The listing below is the input. Say how many of its lines contain "area", giving the number alone.

Source material Block Start

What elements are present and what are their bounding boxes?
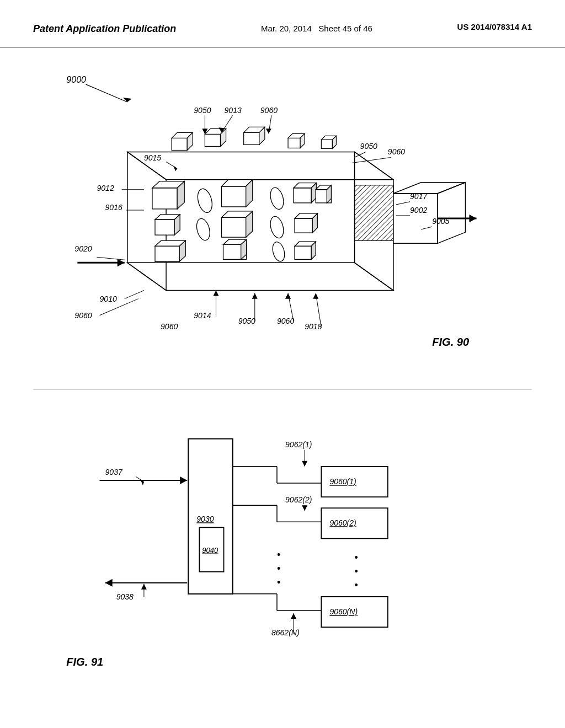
svg-line-75 <box>352 158 391 163</box>
label-9060-5: 9060 <box>277 317 294 325</box>
svg-point-61 <box>271 240 287 263</box>
svg-point-47 <box>194 217 212 242</box>
svg-marker-106 <box>302 461 307 467</box>
svg-line-70 <box>222 115 233 132</box>
publication-date-sheet: Mar. 20, 2014 Sheet 45 of 46 <box>261 22 372 35</box>
svg-marker-14 <box>469 215 476 222</box>
label-9020: 9020 <box>74 244 92 253</box>
label-8662-N: 8662(N) <box>271 628 300 637</box>
label-9012: 9012 <box>97 184 114 192</box>
svg-marker-4 <box>127 152 393 180</box>
label-9015: 9015 <box>144 153 161 162</box>
svg-marker-94 <box>180 477 187 484</box>
patent-page: Patent Application Publication Mar. 20, … <box>0 0 565 728</box>
svg-rect-15 <box>172 138 187 151</box>
label-9014: 9014 <box>194 311 211 320</box>
label-9050-3: 9050 <box>238 317 255 325</box>
svg-rect-34 <box>222 186 246 207</box>
svg-marker-112 <box>302 505 307 511</box>
svg-rect-6 <box>355 185 393 240</box>
dots-line-3: • <box>277 577 280 588</box>
svg-rect-18 <box>205 135 220 147</box>
label-9060-2: 9060 <box>388 148 405 157</box>
svg-marker-84 <box>213 291 218 296</box>
svg-marker-2 <box>127 263 393 291</box>
svg-line-81 <box>125 291 144 299</box>
svg-marker-98 <box>105 579 113 587</box>
svg-rect-30 <box>152 188 177 209</box>
page-header: Patent Application Publication Mar. 20, … <box>0 0 565 47</box>
label-9060-N: 9060(N) <box>329 607 358 616</box>
dots-1: • <box>355 552 358 563</box>
label-9050-2: 9050 <box>360 142 377 151</box>
fig90-diagram-area: 9000 <box>33 47 532 389</box>
label-9060-3: 9060 <box>74 311 92 320</box>
svg-marker-73 <box>266 129 271 133</box>
svg-marker-100 <box>141 584 147 590</box>
label-9060-1: 9060 <box>260 106 278 115</box>
label-9038: 9038 <box>116 592 134 601</box>
label-9002: 9002 <box>410 206 427 215</box>
svg-marker-96 <box>140 479 144 485</box>
svg-line-0 <box>86 84 127 102</box>
label-9010: 9010 <box>100 295 117 303</box>
label-9060-1: 9060(1) <box>329 477 356 486</box>
label-9060-4: 9060 <box>161 322 178 331</box>
svg-rect-38 <box>294 188 311 203</box>
svg-marker-86 <box>252 293 258 299</box>
label-9062-1: 9062(1) <box>285 440 312 449</box>
fig91-diagram-area: 9030 9040 9037 9038 9060(1) <box>33 389 532 709</box>
fig91-svg: 9030 9040 9037 9038 9060(1) <box>33 390 532 709</box>
label-9037: 9037 <box>105 468 123 477</box>
svg-rect-62 <box>295 246 311 259</box>
svg-rect-55 <box>155 246 179 261</box>
label-9000: 9000 <box>66 74 86 84</box>
svg-rect-27 <box>321 140 332 149</box>
svg-rect-48 <box>222 217 246 237</box>
svg-marker-67 <box>173 166 177 172</box>
label-9017: 9017 <box>410 192 428 201</box>
svg-marker-1 <box>123 98 132 102</box>
label-9005: 9005 <box>432 217 449 226</box>
svg-marker-88 <box>285 293 291 299</box>
label-9040: 9040 <box>202 546 218 554</box>
dots-3: • <box>355 580 358 591</box>
label-9030: 9030 <box>196 515 214 523</box>
svg-point-33 <box>195 188 215 215</box>
patent-number: US 2014/078314 A1 <box>457 22 532 31</box>
label-9050-1: 9050 <box>194 106 211 115</box>
svg-point-37 <box>268 186 286 211</box>
svg-marker-9 <box>393 183 466 194</box>
label-9060-2: 9060(2) <box>329 518 356 527</box>
dots-line-1: • <box>277 549 280 560</box>
fig90-label: FIG. 90 <box>432 336 469 348</box>
svg-line-80 <box>97 257 125 260</box>
svg-point-51 <box>268 215 286 240</box>
svg-rect-44 <box>155 220 174 235</box>
label-9016: 9016 <box>105 203 122 212</box>
fig90-svg: 9000 <box>33 47 532 389</box>
svg-marker-90 <box>313 293 318 299</box>
fig91-label: FIG. 91 <box>66 656 103 668</box>
svg-rect-24 <box>288 138 300 148</box>
svg-marker-118 <box>291 613 296 619</box>
svg-rect-8 <box>393 194 438 243</box>
svg-rect-52 <box>295 218 312 233</box>
label-9013: 9013 <box>225 106 242 115</box>
dots-line-2: • <box>277 563 280 574</box>
label-9062-2: 9062(2) <box>285 495 312 504</box>
label-9018: 9018 <box>305 322 322 331</box>
publication-title: Patent Application Publication <box>33 22 176 36</box>
dots-2: • <box>355 566 358 577</box>
svg-rect-21 <box>244 132 259 144</box>
svg-marker-10 <box>438 183 465 243</box>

Source material Block End

Output for this exercise -
2